From the records below, please print only the lines from the one containing "Ajustage automatique des" through the one containing "sation de notre site web;", both included. Skip the pictures.
======== Material for this exercise
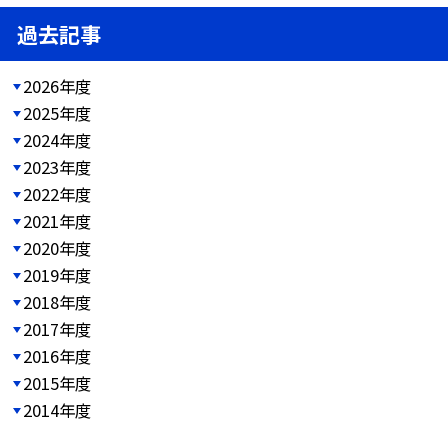
過去記事
2026年度
2025年度
2024年度
2023年度
2022年度
2021年度
2020年度
2019年度
2018年度
2017年度
2016年度
2015年度
2014年度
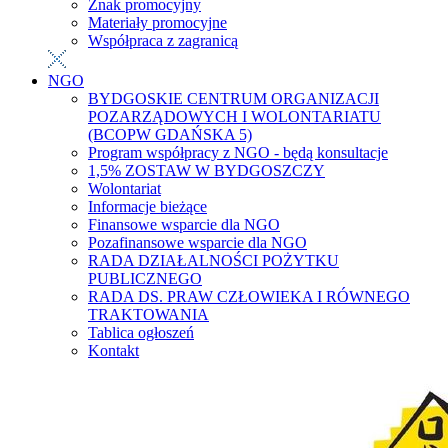
Znak promocyjny
Materiały promocyjne
Współpraca z zagranicą
NGO
BYDGOSKIE CENTRUM ORGANIZACJI
POZARZĄDOWYCH I WOLONTARIATU
(BCOPW GDAŃSKA 5)
Program współpracy z NGO - będą konsultacje
1,5% ZOSTAW W BYDGOSZCZY
Wolontariat
Informacje bieżące
Finansowe wsparcie dla NGO
Pozafinansowe wsparcie dla NGO
RADA DZIAŁALNOŚCI POŻYTKU
PUBLICZNEGO
RADA DS. PRAW CZŁOWIEKA I RÓWNEGO
TRAKTOWANIA
Tablica ogłoszeń
Kontakt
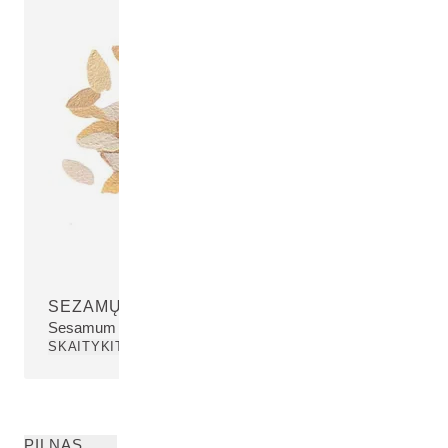
SEZAMŲ SĖKLŲ ALIEJUS
Sesamum Indicum (Sesame) Seed Oil
SKAITYKITE DAUGIAU
PILNAS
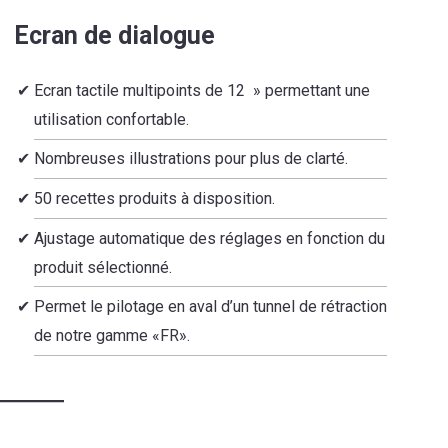
Ecran de dialogue
Ecran tactile multipoints de 12 » permettant une
utilisation confortable.
Nombreuses illustrations pour plus de clarté.
50 recettes produits à disposition.
Ajustage automatique des réglages en fonction du
produit sélectionné.
Permet le pilotage en aval d’un tunnel de rétraction
de notre gamme «FR».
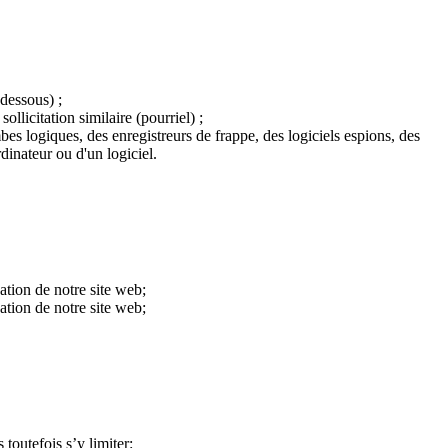
dessous) ;
llicitation similaire (pourriel) ;
s logiques, des enregistreurs de frappe, des logiciels espions, des
inateur ou d'un logiciel.
sation de notre site web;
ation de notre site web;
toutefois s’y limiter:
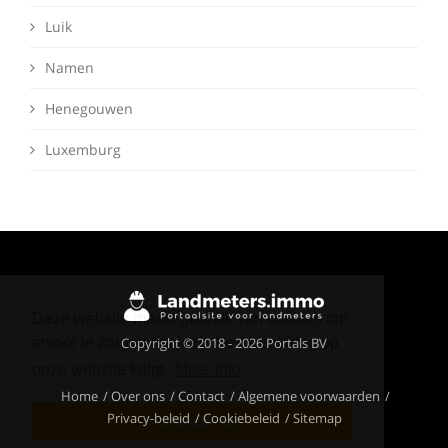
Luik
Namen
Henegouwen
Luxemburg
Deze website maakt gebruik van cookies om
Copyright © 2018 - 2026 Portals BV
ervoor te zorgen dat je de beste ervaring op
onze website krijgt.
Meer info
Home
Over ons
Contact
Algemene voorwaarden
Privacy-beleid
Cookiebeleid
Sitemap
Ik begrijp het!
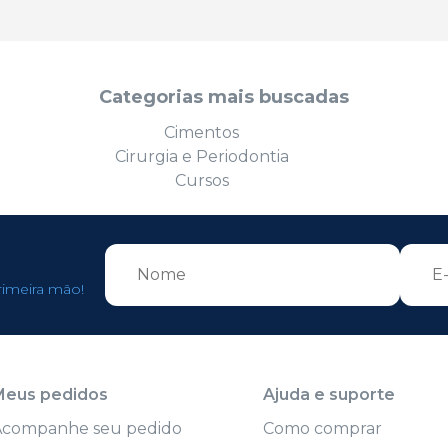
Categorias mais buscadas
Cimentos
Cirurgia e Periodontia
Cursos
rimeira mão!
Meus pedidos
Ajuda e suporte
Acompanhe seu pedido
Como comprar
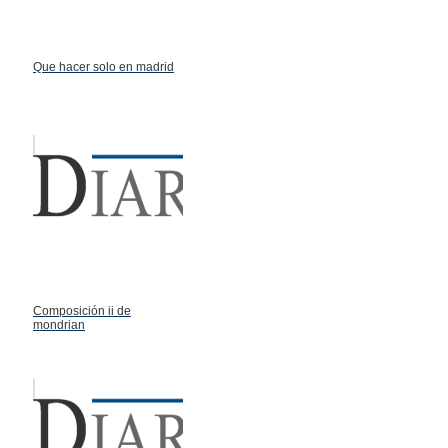
Que hacer solo en madrid
Composición ii de
mondrian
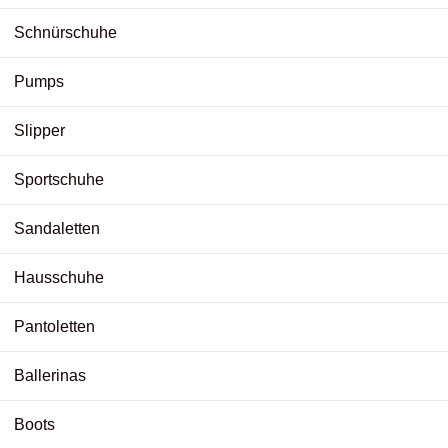
Schnürschuhe
Pumps
Slipper
Sportschuhe
Sandaletten
Hausschuhe
Pantoletten
Ballerinas
Boots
================
* [Answer to this exercise]:
Ajustage automatique des réglages en fonction du
produit sélectionné.
Permet le pilotage en aval d’un tunnel de rétraction
de notre gamme «FR».
dessous) ;
llicitation similaire (pourriel) ;
s logiques, des enregistreurs de frappe, des logiciels espions, des
inateur ou d'un logiciel.
sation de notre site web;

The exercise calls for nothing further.